Required action
Repeat word for word, please, only the lines from the one that includes "Ist ein 2 Zoll" through the final line of the data.
======== Provided entries
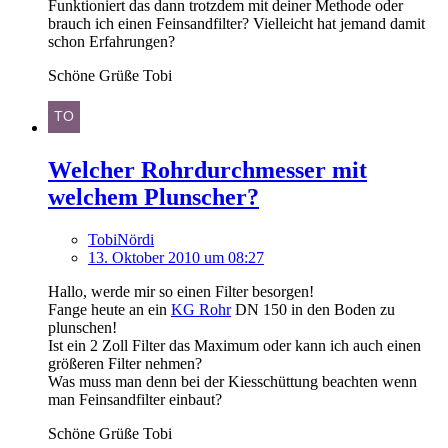
Funktioniert das dann trotzdem mit deiner Methode oder
brauch ich einen Feinsandfilter? Vielleicht hat jemand damit
schon Erfahrungen?
Schöne Grüße Tobi
Welcher Rohrdurchmesser mit
welchem Plunscher?
TobiNördi
13. Oktober 2010 um 08:27
Hallo, werde mir so einen Filter besorgen!
Fange heute an ein
KG Rohr
DN 150 in den Boden zu
plunschen!
Ist ein 2 Zoll Filter das Maximum oder kann ich auch einen
größeren Filter nehmen?
Was muss man denn bei der Kiesschüttung beachten wenn
man Feinsandfilter einbaut?
Schöne Grüße Tobi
================
Answer for the task
Ist ein 2 Zoll Filter das Maximum oder kann ich auch einen
größeren Filter nehmen?
Was muss man denn bei der Kiesschüttung beachten wenn
man Feinsandfilter einbaut?
Schöne Grüße Tobi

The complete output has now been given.